Marvel’s “Daredevil” premiered its binge-worthy third season October 19 on Netflix’ streaming service.
With the cancellation of two other Marvel Netflix series (“Iron Fist” and “Luke Cage”) accompanying its release, the threat of this third season being its last looms for the guardian of Hell’s Kitchen.
The thought of the show getting canned is a shame, though, since season three of “Daredevil” is the best damn superhero television show made thus far.
Since the show’s April 2015 debut, it has set an incredibly high bar for other shows in the genre, serving as an original, mature, and thought-provoking character analysis of what makes someone a hero or a villain and how it affects the world around them.
Phenomenal performances, excellent writing, superb direction, and brilliant choreography helped “Daredevil” surpass its own standards once again.
Coming off the finale of “The Defenders,” Matt Murdock (played by Charlie Cox), presumed dead, is at the lowest he has ever been.
Beaten, broken, and having lost the love of his life, Matt must be nursed back to health by the woman that raised, Sister Maggie (Joanne Whalley).

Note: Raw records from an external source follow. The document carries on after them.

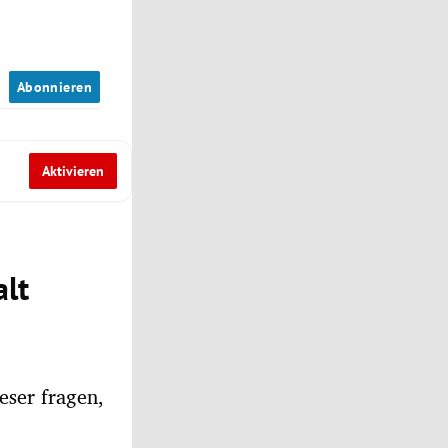
n
Abonnieren
Aktivieren
alt
eser fragen,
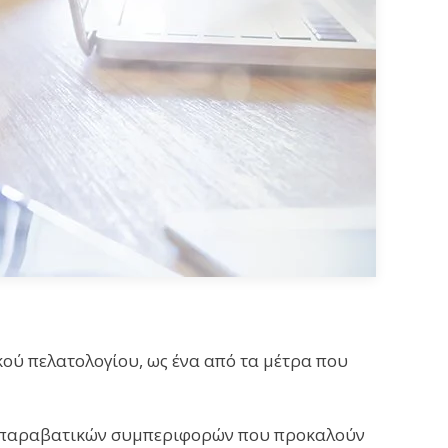
ού πελατολογίου, ως ένα από τα μέτρα που
ση παραβατικών συμπεριφορών που προκαλούν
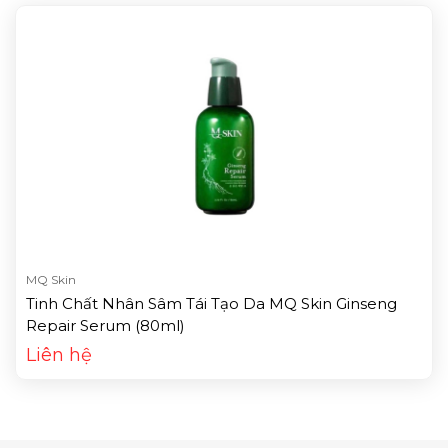
MQ Skin
Tinh Chất Nhân Sâm Tái Tạo Da MQ Skin Ginseng
Repair Serum (80ml)
Liên hệ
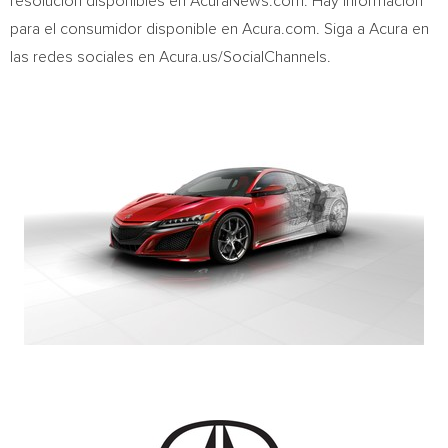
resolución disponibles en AcuraNews.com. Hay información
para el consumidor disponible en Acura.com. Siga a Acura en
las redes sociales en Acura.us/SocialChannels.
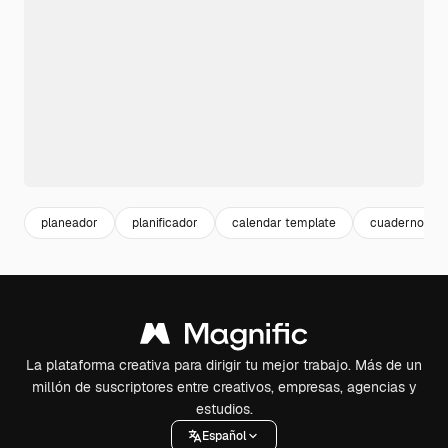
planeador
planificador
calendar template
cuaderno
La plataforma creativa para dirigir tu mejor trabajo. Más de un
millón de suscriptores entre creativos, empresas, agencias y
estudios.
Español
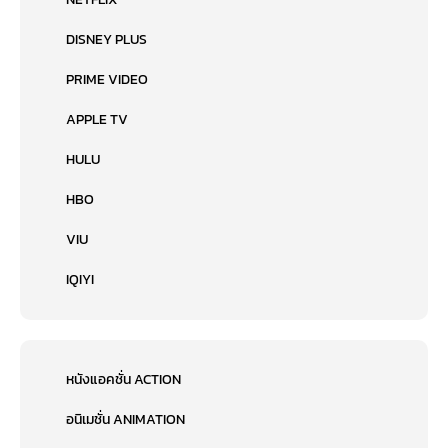
DISNEY PLUS
PRIME VIDEO
APPLE TV
HULU
HBO
VIU
IQIYI
หนังแอคชั่น ACTION
อนิเมชั่น ANIMATION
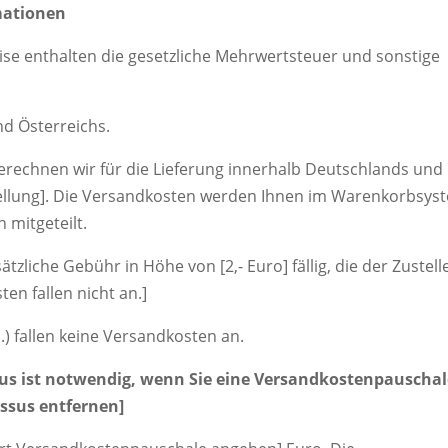
mationen
ise enthalten die gesetzliche Mehrwertsteuer und sonstige
nd Österreichs.
erechnen wir für die Lieferung innerhalb Deutschlands und
tellung]. Die Versandkosten werden Ihnen im Warenkorbsys
 mitgeteilt.
zliche Gebühr in Höhe von [2,- Euro] fällig, die der Zustell
en fallen nicht an.]
c.) fallen keine Versandkosten an.
sus ist notwendig, wenn Sie eine Versandkostenpauscha
ssus entfernen]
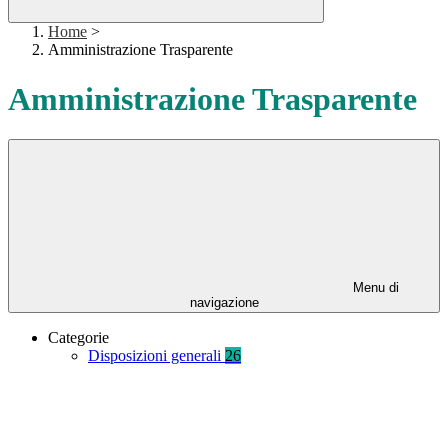
Home
>
Amministrazione Trasparente
Amministrazione Trasparente
Menu di
navigazione
Categorie
Disposizioni generali
26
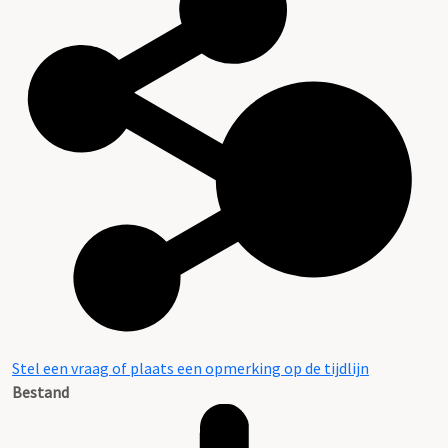
Stel een vraag of plaats een opmerking op de tijdlijn
Bestand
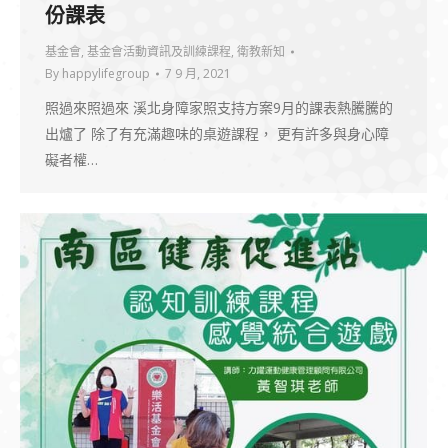
份課表
基金會
,
基金會活動資訊及訓練課程
,
衛教新知
By
happylifegroup
7 9 月, 2021
照過來照過來 溪北身障家照支持方案9月的課表熱騰騰的
出爐了 除了有充滿趣味的桌遊課程， 更有許多與身心障
礙者權…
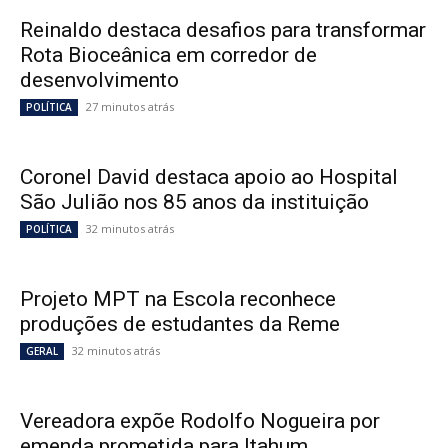
Reinaldo destaca desafios para transformar
Rota Bioceânica em corredor de
desenvolvimento
27 minutos atrás
POLÍTICA
Coronel David destaca apoio ao Hospital
São Julião nos 85 anos da instituição
32 minutos atrás
POLÍTICA
Projeto MPT na Escola reconhece
produções de estudantes da Reme
32 minutos atrás
GERAL
Vereadora expõe Rodolfo Nogueira por
emenda prometida para Itahum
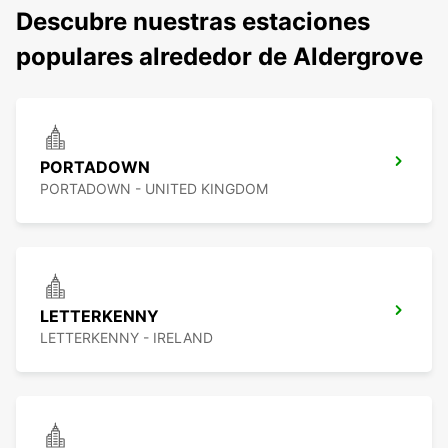
Descubre nuestras estaciones
populares alrededor de Aldergrove
PORTADOWN
PORTADOWN - UNITED KINGDOM
LETTERKENNY
LETTERKENNY - IRELAND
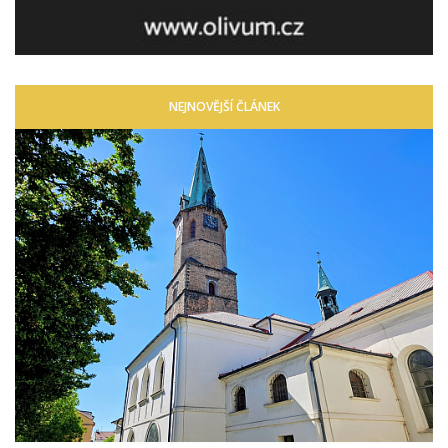
NEJNOVĚJŠÍ ČLÁNEK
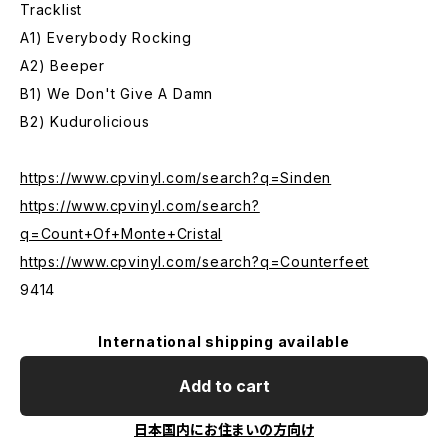
Tracklist
A1) Everybody Rocking
A2) Beeper
B1) We Don't Give A Damn
B2) Kudurolicious
https://www.cpvinyl.com/search?q=Sinden
https://www.cpvinyl.com/search?
q=Count+Of+Monte+Cristal
https://www.cpvinyl.com/search?q=Counterfeet
9414
International shipping available
Add to cart
日本国内にお住まいの方向け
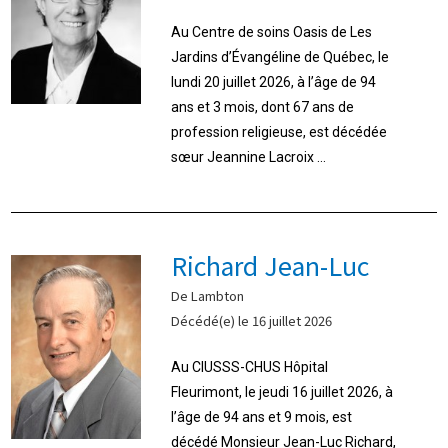
Au Centre de soins Oasis de Les
Jardins d’Évangéline de Québec, le
lundi 20 juillet 2026, à l’âge de 94
ans et 3 mois, dont 67 ans de
profession religieuse, est décédée
sœur Jeannine Lacroix ...
Richard Jean-Luc
De Lambton
Décédé(e) le 16 juillet 2026
Au CIUSSS-CHUS Hôpital
Fleurimont, le jeudi 16 juillet 2026, à
l’âge de 94 ans et 9 mois, est
décédé Monsieur Jean-Luc Richard,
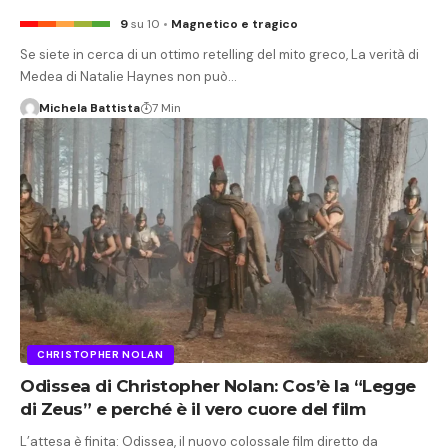
9
su 10
Magnetico e tragico
Se siete in cerca di un ottimo retelling del mito greco, La verità di
Medea di Natalie Haynes non può…
Michela Battista
7 Min
CHRISTOPHER NOLAN
Odissea di Christopher Nolan: Cos’è la “Legge
di Zeus” e perché è il vero cuore del film
L’attesa è finita: Odissea, il nuovo colossale film diretto da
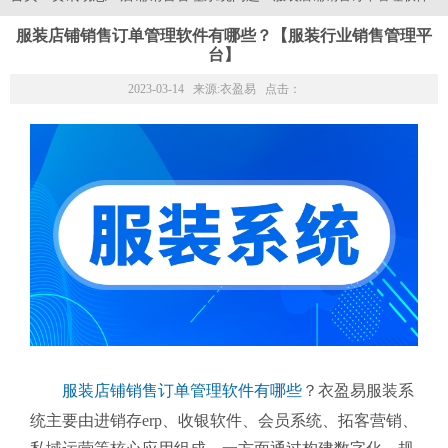
服装店铺销售订单管理软件有哪些？【服装行业销售管理平
台】
2023-03-14 来源:
衣盈易
点击：
服装店铺销售订单管理软件有哪些
？衣盈易服装系
统主要由进销存erp、收银软件、会员系统、拓客营销、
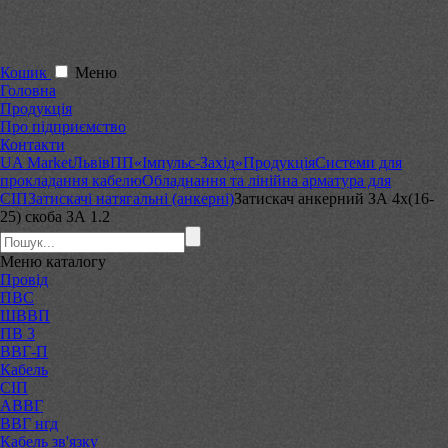
Кошик
Меню
Головна
Продукція
Про підприємство
Контакти
UA Market
Львів
ПП«Імпульс-Захід»
Продукція
Системи для
прокладання кабелю
Обладнання та лінійна арматура для
СІП
Затискачі натягальні (анкерні)
Затискач анкерний ЗА 4х(16-
25) скоба ЗА 1.2
Меню
каталогу
Провід
ПВС
ШВВП
ПВ 3
ВВГ-П
Кабель
СІП
АВВГ
ВВГ нгд
Кабель зв'язку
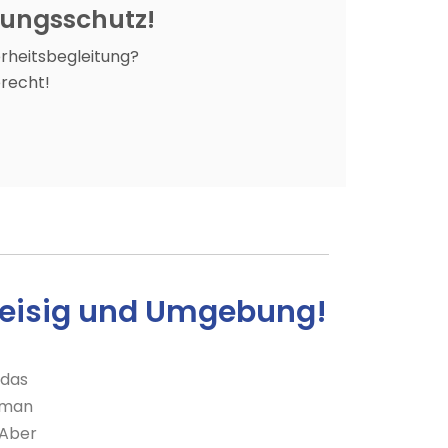
ltungsschutz!
erheitsbegleitung?
recht!
reisig und Umgebung!
 das
e man
 Aber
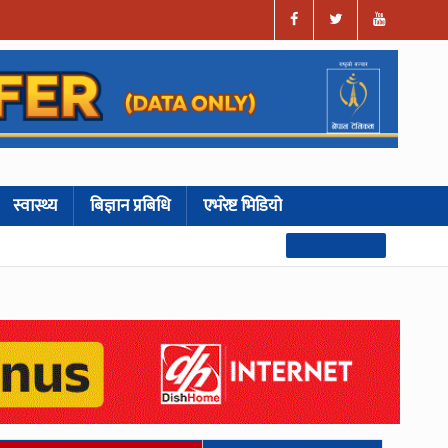
स्वास्थ्य
बिज्ञान प्रबिधि
एभरेष्ट भिडियो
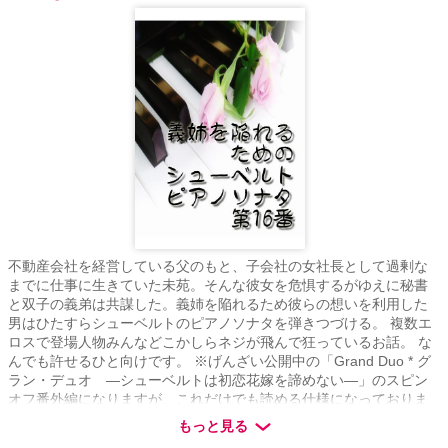
不動産会社を経営している父のもと、子会社の女社長として過剰な
までに仕事に生きていた未苑。そんな彼女を危惧するがゆえに秘書
と双子の義弟は共謀した。義姉を陥れるため彼らの想いを利用した
男はひたすらシューベルトのピアノソナタを弾きつづける。 複数エ
ロスで登場人物みんなどこかしらネジが飛んで狂っているお話。 な
んでも許せるひと向けです。 ※げんざい公開中の「Grand Duo * グ
ラン・デュオ ―シューベルトは初恋花嫁を諦めない―」のスピン
オフ番外編になりますが、これだけでも読める仕様になっておりま
す。
もっと見る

Nevertheless, Matt denounces his Catholic roots and assumes the Daredevil identity to spite his creator and protect those he cares about from his double life.
However, Matt must question to what extent he is willing to abandon his morality as his arch nemesis, Kingpin (Vincent D’Onofrio) continues to do the same by slowly buying his way out of prison.
The plot and themes of this season are rich and complex throughout with each character carried through to a satisfying conclusion in their character arc. The “Daredevil” writing team has hit a new stride in fleshing out the journeys of all of their characters.
However, the actors’ performances truly bring the engaging stories to life. Charlie Cox and Vincent D’Onofrio leave no stone left unturned for their characters. Cox’s interpretation of a misguided, vengeful and even suicidal superhero is both profoundly heartbreaking and captivating while D’Onofrio shines in his off-kilter portrayal of Kingpin, showing a haunting new vulnerability as he does whatever it takes to free himself and his lover Vanessa (Ayelet Zure) from criminal charges. He gives Kingpin chilling mannerisms similar to that of a repressed child, but convincingly switches to the behavior of a wild animal when the script calls for unrelenting rage.
Supporting actors are nowhere close to being left in the dust either. Deborah Ann Woll and Elden Henson, portraying Karen Page and Foggy Nelson respectively, give strong performances as Daredevil’s closest friends and accomplices. Their characters have grown immensely since the first season and truly shine in the third once they are independent of the titular character.
However, the standout performance of season three is Wilson Bethel’s Benjamin Poindexter. Poindexter, set up to become Daredevil’s greatest foe, Bullseye, is the ace up this season’s sleeve.
Initially an FBI agent and skilled marksman, Poindexter’s descent into madness and villainy is chilling to the bone. Bethel plays Bullseye with charismatic charm that makes the viewer want to root for him. As the series progresses, however, Bethel’s Poindexter becomes a mentally unhinged mercenary on the brink of self-destruction.
With knockout performances across the board, it’s crazy to think the direction of the show even exceeds it. The cinematography is on par with that of David Fincher-directed episodes of “House of Cards.” Each frame is dripping with color and symbolism, enhancing them to arthouse filmmaking quality.
The largest gem on the “Daredevil” directional crown are the action sequences: Brutal. Intense. Brilliantly choreographed.
The action in this series can go toe-to-toe with any big-budget action film for the simple fact that every set piece is a reaction to character choices. The intricacy behind the violence in spite (or perhaps because of) its graphicness show that there’s a purpose behind every punch, kick and fighting style. It’s all in service to better understand the characters and push the plot forward.
“Daredevil” season three is truly the pinnacle of superhero TV shows. Through enormous dedication by the showrunner, cast, crew and writing staff, a superior piece of art has been created. The show abandons shallow tales of morality and typical superhero fanfare for a grounded and emotional study of philosophically-flawed characters. The latest season is an immaculate conclusion to a three-year journey. Hopefully, it won’t be the last.
All 13 episodes of “Daredevil” season three are available on Netflix.